The scan was performed on 1.5T Siemens Avanto Fit scanner. The CMR protocol consisted the following.
An outline and the benefits for each sequence with scan time are explained in the table below.
Most important findings: CMR demonstrated normal biventricular functions. Non stenotic DAA with dominant right arch 20mm (Left arch 15mm). Right subclavian, right common carotid artery originates separately from right arch and left subclavian, left common carotid artery originates from small left arch. No obstruction/compression to the surrounding organs are noted.

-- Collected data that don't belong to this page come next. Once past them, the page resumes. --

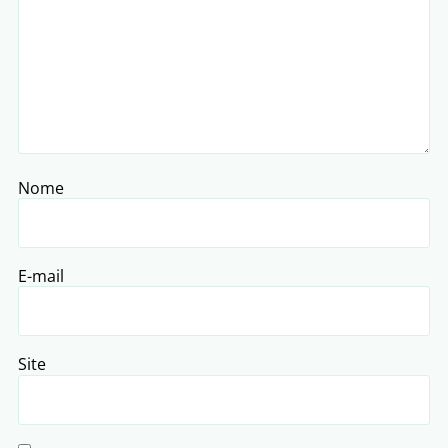
Nome
E-mail
Site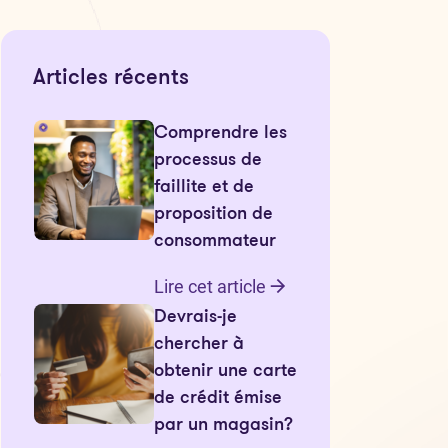
Articles récents
Comprendre les
processus de
faillite et de
proposition de
consommateur
Lire cet article
Devrais-je
chercher à
obtenir une carte
de crédit émise
par un magasin?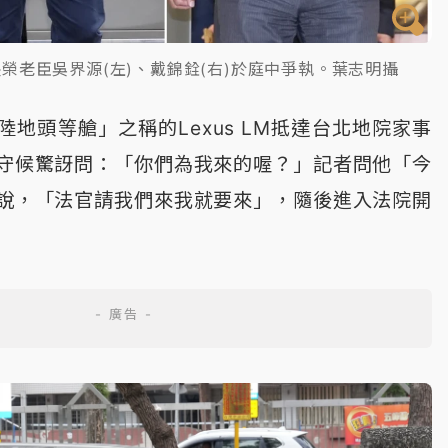
榮老臣吳界源(左)、戴錦銓(右)於庭中爭執。葉志明攝
地頭等艙」之稱的Lexus LM抵達台北地院家事
守候驚訝問：「你們為我來的喔？」記者問他「今
說，「法官請我們來我就要來」，隨後進入法院開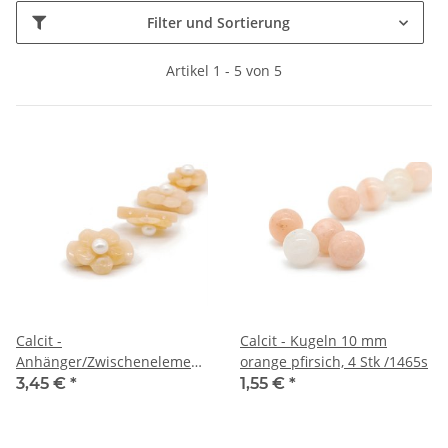
Filter und Sortierung
Artikel 1 - 5 von 5
Calcit -
Calcit - Kugeln 10 mm
Anhänger/Zwischenelement
orange pfirsich, 4 Stk /1465s
mit Zuchtperle /R153
3,45 €
*
1,55 €
*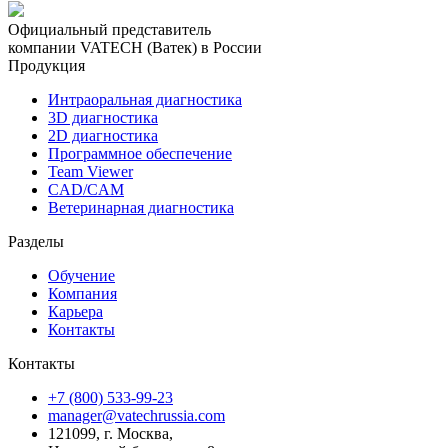
Официальный представитель
компании VATECH (Ватек) в России
Продукция
Интраоральная диагностика
3D диагностика
2D диагностика
Программное обеспечение
Team Viewer
CAD/CAM
Ветеринарная диагностика
Разделы
Обучение
Компания
Карьера
Контакты
Контакты
+7 (800) 533-99-23
manager@vatechrussia.com
121099,
г. Москва,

Learning point from this case: Typically DAA is an isolated, rare congenital aortic anomaly caused by persistence of both primitive 4th arches and dorsal aortas to forms a vascular ring encircling the trachea and oesophagus. It is occasionally asymptomatic but more frequently associated with tracheoesophageal compression, manifesting as upper airway obstruction and swallowing difficulties. Treatment is surgical, based on the severity of the symptoms.
DAA can be diagnosed by conventional esophagography, computed tomography or by digital angiography but CMR has a major advantage over others because of good spatial and high temporal resolution and can provide accurate information for surgical planning and for the assessment of complex cardiovascular anatomy and detailed function in a single 20min examination.